> [Your task]:
Your response should contain every line from the data below that holds the string "тренировок".

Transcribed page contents
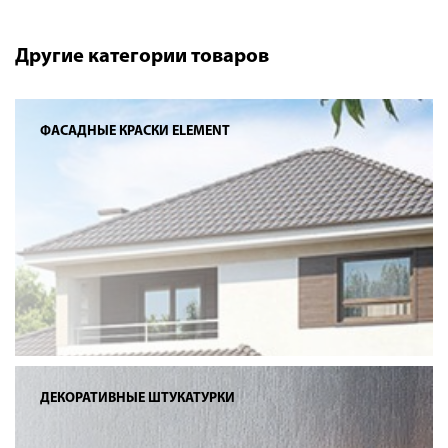
Другие категории товаров
ФАСАДНЫЕ КРАСКИ ELEMENT
ДЕКОРАТИВНЫЕ ШТУКАТУРКИ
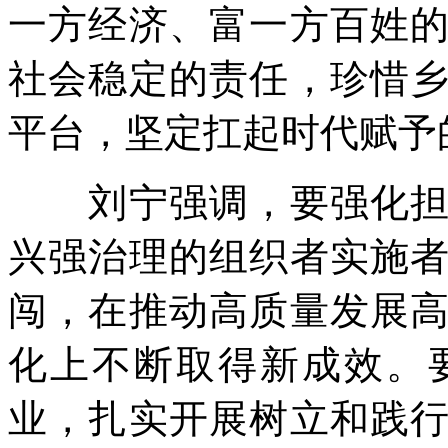
一方经济、富一方百姓
社会稳定的责任，珍惜
平台，坚定扛起时代赋予
刘宁强调，要强化担当
兴强治理的组织者实施
闯，在推动高质量发展
化上不断取得新成效。
业，扎实开展树立和践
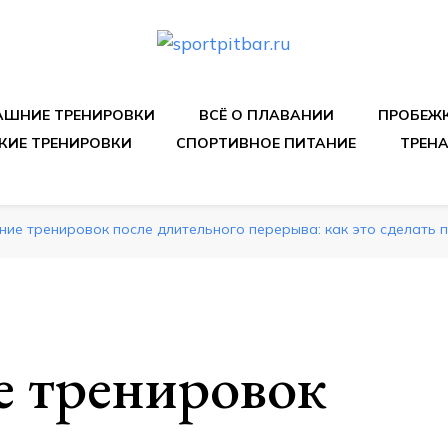
спортивных упражнения, правильные диеты, программы 
ШНИЕ ТРЕНИРОВКИ
ВСЁ О ПЛАВАНИИ
ПРОБЕЖ
КИЕ ТРЕНИРОВКИ
СПОРТИВНОЕ ПИТАНИЕ
ТРЕН
ие тренировок после длительного перерыва: как это сделать 
е тренировок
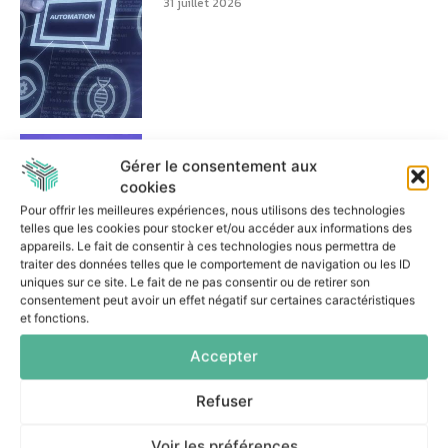
31 juillet 2026
Réussir un projet d’IA
agentique : les trois décisions
Gérer le consentement aux
essentielles
cookies
7 juillet 2026
Pour offrir les meilleures expériences, nous utilisons des technologies
telles que les cookies pour stocker et/ou accéder aux informations des
appareils. Le fait de consentir à ces technologies nous permettra de
traiter des données telles que le comportement de navigation ou les ID
uniques sur ce site. Le fait de ne pas consentir ou de retirer son
consentement peut avoir un effet négatif sur certaines caractéristiques
et fonctions.
Comment les banques
Accepter
peuvent-elles encadrer le
Shadow AI ?
Refuser
6 juillet 2026
Voir les préférences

> [Problem solution]:
ие тренировок после длительного перерыва: как это сделать 
е тренировок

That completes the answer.